Gardner based his list on findings from neurology, developmental and cognitive psychology, and anthropology. He argued that these intelligences can be shown to be localized in the brain; that they are exhibited in extreme form by idiots savants, prodigies and geniuses; that they have a clear developmental history; and that they are used in the performance of roles that cultures value around the world. In the book's final section, Gardner explored the educational implications of the theory, suggesting ways the intelligences can be exploited and fostered.
Those who hold that intelligence is a single, general ability and those who say it consists of many factors have engaged in a long-standing, bitter debate (although even those who believe in general intelligence say there are many subordinate cognitive abilities).

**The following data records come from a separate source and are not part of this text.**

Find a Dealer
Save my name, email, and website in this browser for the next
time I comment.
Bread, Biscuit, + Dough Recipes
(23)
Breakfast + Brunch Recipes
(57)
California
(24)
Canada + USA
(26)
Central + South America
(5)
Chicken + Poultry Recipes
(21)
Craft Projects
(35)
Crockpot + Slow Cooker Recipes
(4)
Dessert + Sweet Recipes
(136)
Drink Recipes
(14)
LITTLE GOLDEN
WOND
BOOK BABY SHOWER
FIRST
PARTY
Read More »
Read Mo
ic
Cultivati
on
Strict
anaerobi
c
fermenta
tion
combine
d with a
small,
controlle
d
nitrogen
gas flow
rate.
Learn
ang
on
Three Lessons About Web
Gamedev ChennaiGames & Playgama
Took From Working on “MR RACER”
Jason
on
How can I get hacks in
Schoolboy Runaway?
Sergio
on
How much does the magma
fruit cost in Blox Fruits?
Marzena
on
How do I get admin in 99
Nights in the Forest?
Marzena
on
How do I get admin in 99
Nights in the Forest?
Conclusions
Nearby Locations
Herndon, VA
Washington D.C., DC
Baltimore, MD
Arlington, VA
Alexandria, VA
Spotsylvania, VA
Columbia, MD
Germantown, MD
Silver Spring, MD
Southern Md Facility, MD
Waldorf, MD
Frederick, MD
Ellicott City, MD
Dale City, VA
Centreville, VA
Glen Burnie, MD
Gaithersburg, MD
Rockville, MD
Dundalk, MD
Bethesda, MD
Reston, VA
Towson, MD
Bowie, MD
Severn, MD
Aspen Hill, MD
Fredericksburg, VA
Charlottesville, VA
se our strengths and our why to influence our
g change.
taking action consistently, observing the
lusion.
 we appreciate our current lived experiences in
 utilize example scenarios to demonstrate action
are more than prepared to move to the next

Reviewers praised Frames of Mind for eloquently making new arguments on behalf of the multifaceted position, but they complained that Gardner's theory is too speculative. "The discussion is all hunch and opinion," wrote George Miller, one of the founders of cognitive psychology. The eminent developmental psychologist Jerome Bruner, a onetime colleague of Gardner's, said the book was "in many ways brilliant" but that Gardner succeeded "only moderately well" in proving the existence and independence of the seven intelligences. In particular, Bruner said, the arguments for the kinesthetic and personal intelligences "stumble badly."
Some of the strongest doubts about Gardner's evidence were expressed in Frames of Mind by Gardner himself. "The most I can hope to accomplish here is to provide a feeling for each specific intelligence," he wrote. "I am painfully aware that a convincing case for each candidate intelligence remains the task of other days and other volumes." And at the very end of the book, he warned that his work "needs to be amply discussed and tested" in the fields of biology and cognitive science before it is put into practice. "We are not yet certain," he said, "of the goodness of the idea of multiple intelligences."